Lifestyle and Dietary Modifications

Parents and families need strong support as well as education in caring for a child with autism. Early interventions to facilitate the development of positive interactions, language, and social skills are critical. Occupational therapy for sensory integration is also an integral component of the comprehensive assessment. These help the autistic child and help the family better support the child and adapt the environment to their specific needs.

Preliminary research suggests that some autistic children may be allergic or sensitive to certain foods and removal of these foods from the diet has appeared to improve some behaviour. Gluten free and casein free diets have been developed for those individuals who have allergic responses to gluten, which is found in wheat, oats, rye and barley; and casein, which is found in dairy products. It has been shown that milk consumption is linked to increased autism incidence among the immigrant population in Sweden as compared to the indigenous population. Food additives can also be a particular problem for autistic subjects.

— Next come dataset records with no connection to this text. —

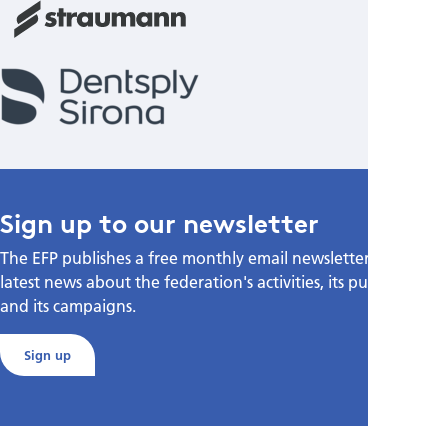
Sign up to our newsletter
The EFP publishes a free monthly email newsletter with the
latest news about the federation's activities, its publications,
and its campaigns.
Sign up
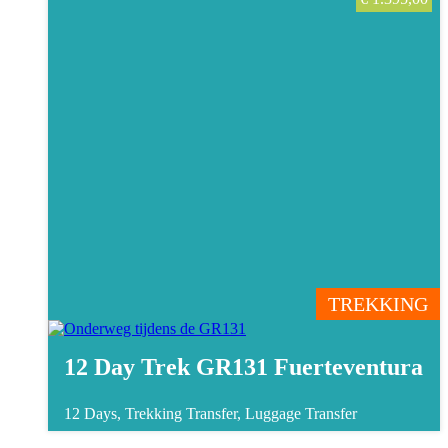
TREKKING
12 Day Trek GR131 Fuerteventura
12 Days, Trekking
Transfer, Luggage Transfer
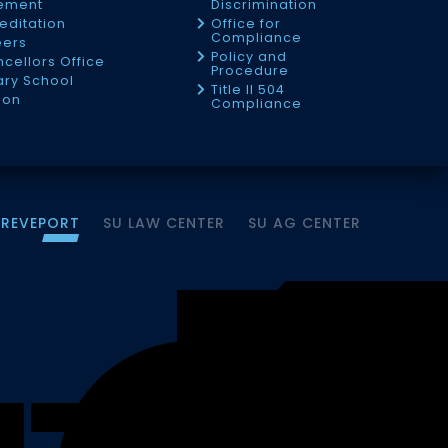
tement
Discrimination
editation
Office for
Compliance
eers
Policy and
cellors Office
Procedure
tary School
Title II 504
ion
Compliance
HREVEPORT
SU LAW CENTER
SU AG CENTER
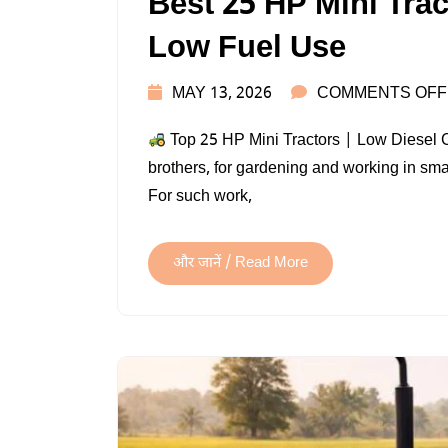
Best 25 HP Mini Tra
Low Fuel Use
MAY 13, 2026
COMMENTS OFF
Top 25 HP Mini Tractors | Low Diesel
brothers, for gardening and working in small
For such work,
और जानें / Read More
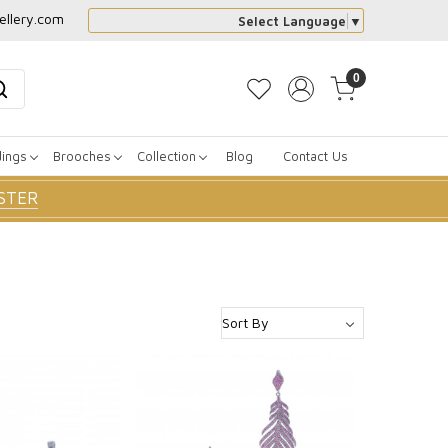
ellery.com
Select Language
▼
0
dings
Brooches
Collection
Blog
Contact Us
STER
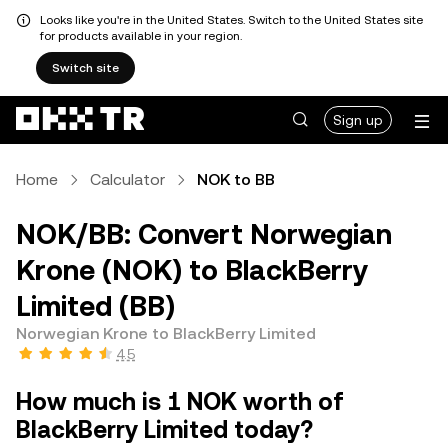
Looks like you're in the United States. Switch to the United States site
for products available in your region.
Switch site
Sign up
Home
Calculator
NOK to BB
NOK/BB: Convert Norwegian
Krone (NOK) to BlackBerry
Limited (BB)
Norwegian Krone to BlackBerry Limited
4.5
How much is 1 NOK worth of
BlackBerry Limited today?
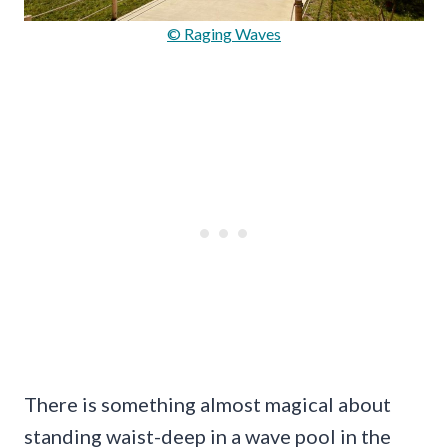
© Raging Waves
There is something almost magical about
standing waist-deep in a wave pool in the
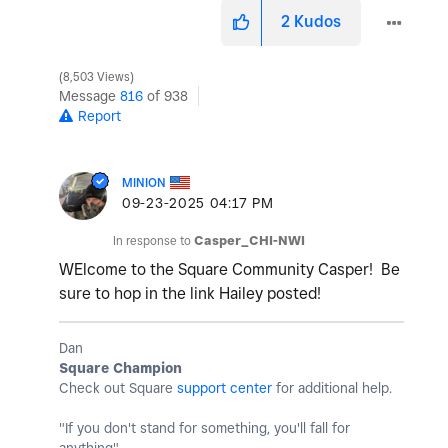
2
Kudos
8,503 Views
Message
816
of 938
Report
MINION
‎09-23-2025
04:17 PM
In response to
Casper_CHI-NWI
WElcome to the Square Community Casper! Be
sure to hop in the link Hailey posted!
Dan
Square Champion
Check out Square
support center
for additional help.
"If you don't stand for something, you'll fall for
anything"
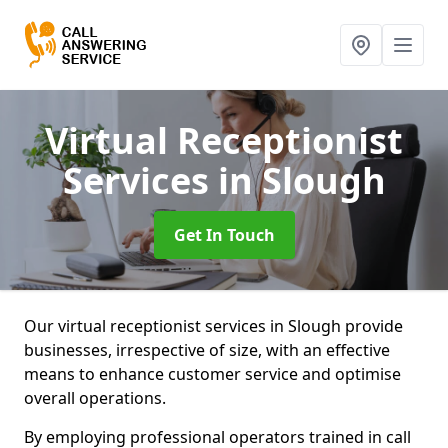
Virtual Receptionist
Services
in Slough
Get In Touch
Our virtual receptionist services in Slough provide
businesses, irrespective of size, with an effective
means to enhance customer service and optimise
overall operations.
By employing professional operators trained in call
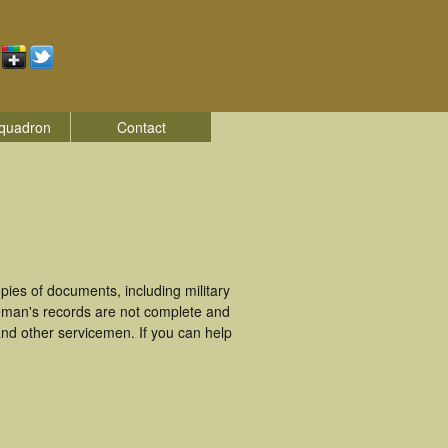
quadron
Contact
ies of documents, including military
eman's records are not complete and
nd other servicemen. If you can help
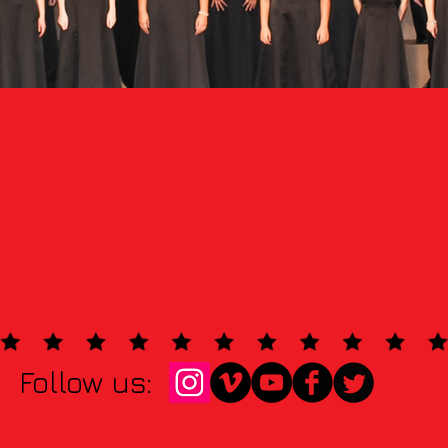
Follow us:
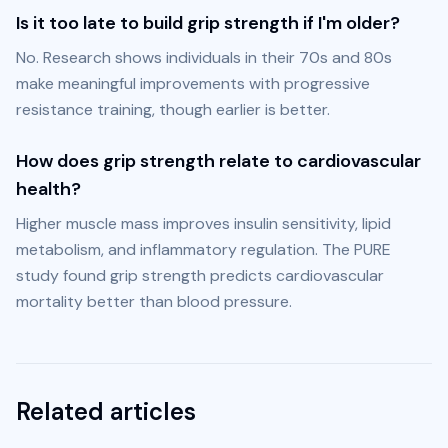
Is it too late to build grip strength if I'm older?
No. Research shows individuals in their 70s and 80s 
make meaningful improvements with progressive 
resistance training, though earlier is better.
How does grip strength relate to cardiovascular
health?
Higher muscle mass improves insulin sensitivity, lipid 
metabolism, and inflammatory regulation. The PURE 
study found grip strength predicts cardiovascular 
mortality better than blood pressure.
Related articles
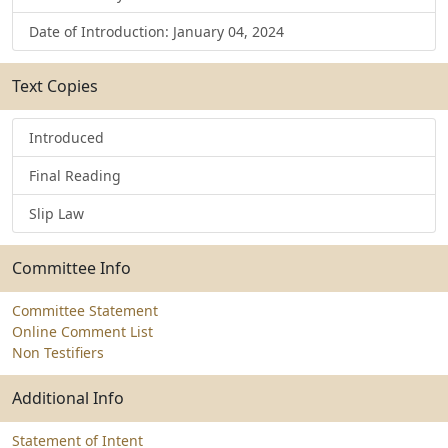
Date of Introduction: January 04, 2024
Text Copies
Introduced
Final Reading
Slip Law
Committee Info
Committee Statement
Online Comment List
Non Testifiers
Additional Info
Statement of Intent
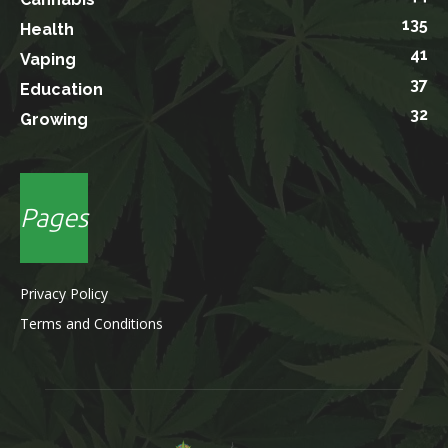
135
Health
41
Vaping
37
Education
32
Growing
Pages
Privacy Policy
Terms and Conditions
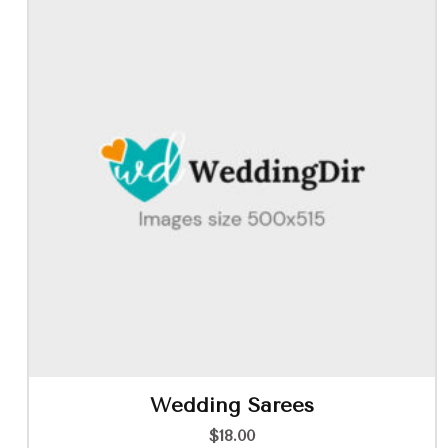
Wedding Sarees
$
18.00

Exposure to elevated levels of heavy metals, especially mercury from vaccines received very early in life, has been implicated to being a possible cause for ASD. Mercury detoxification (chelation) is sometimes recommended for those who have been exposed to high levels of mercury or are very sensitive to it.

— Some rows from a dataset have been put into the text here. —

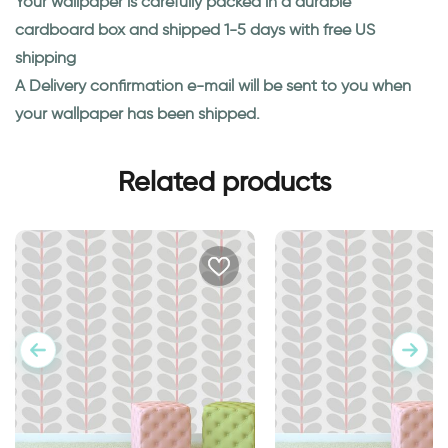
Your wallpaper is carefully packed in a durable
cardboard box and shipped 1-5 days with free US
shipping
A Delivery confirmation e-mail will be sent to you when
your wallpaper has been shipped.
Related products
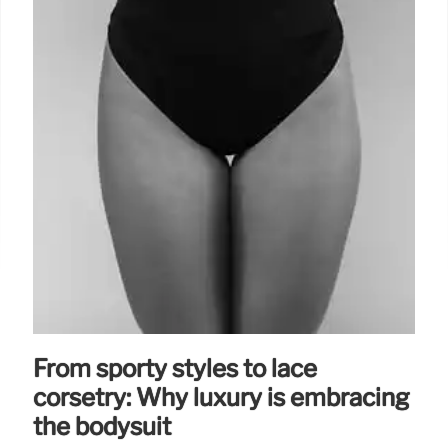
From sporty styles to lace
corsetry: Why luxury is embracing
the bodysuit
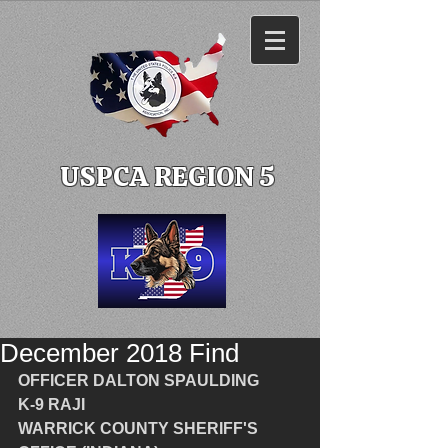
USPCA REGION 5
December 2018 Find
OFFICER DALTON SPAULDING
K-9 RAJI
WARRICK COUNTY SHERIFF'S 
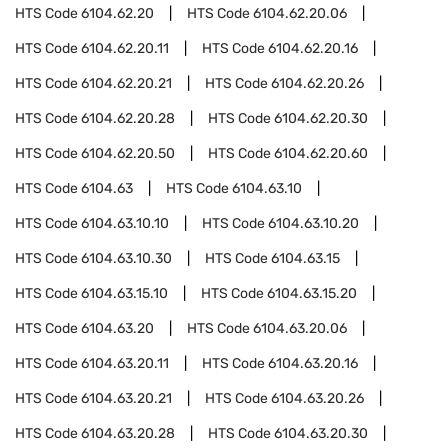
HTS Code
6104.62.20
HTS Code
6104.62.20.06
HTS Code
6104.62.20.11
HTS Code
6104.62.20.16
HTS Code
6104.62.20.21
HTS Code
6104.62.20.26
HTS Code
6104.62.20.28
HTS Code
6104.62.20.30
HTS Code
6104.62.20.50
HTS Code
6104.62.20.60
HTS Code
6104.63
HTS Code
6104.63.10
HTS Code
6104.63.10.10
HTS Code
6104.63.10.20
HTS Code
6104.63.10.30
HTS Code
6104.63.15
HTS Code
6104.63.15.10
HTS Code
6104.63.15.20
HTS Code
6104.63.20
HTS Code
6104.63.20.06
HTS Code
6104.63.20.11
HTS Code
6104.63.20.16
HTS Code
6104.63.20.21
HTS Code
6104.63.20.26
HTS Code
6104.63.20.28
HTS Code
6104.63.20.30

Nutritional Factors Shown to be Beneficial

Multivitamin/Mineral supplement

Because several deficiencies can exist in children with autism, extra supplementation with a well rounded multivitamin and mineral formula is recommended.
Dose: as directed

Vitamin B6

Pyridoxine (vitamin B6) may be helpful in autism by reducing aggressiveness and self-stimulation, and improving social relatedness and speech.
Dose: 2-3 mg a day

Magnesium

Magnesium should be taken with Vitamin B6 for it to be most effective in treating autism.
Dose: 200-400 mg a day

Vitamin C

Vitamin C has been used to reduce symptoms associated with ASD.
Dose: 500-2000 mg a day

Omega 3 Fatty Acids

It has been found omega-3 fatty acids are deficient in nearly 100 percent of ASD cases. Essential fatty acids, particularly the omega-3s, are also deficient in other neurodevelopmental disorders, including ADHD, dyslexia, and dyspraxia.
Dose: 2-6 grams a day

Dimethylglycine

Dimethylglycine (DMG) is present in small amounts in foods, and has some antioxidant properties. Early feedback from parents promoted interest in DMG for autism.
Dose: 125 mg a day

Taurine

Taurine deficiency is common in autistic children. Taurine is also a potent antioxidant, and has activity in the brain.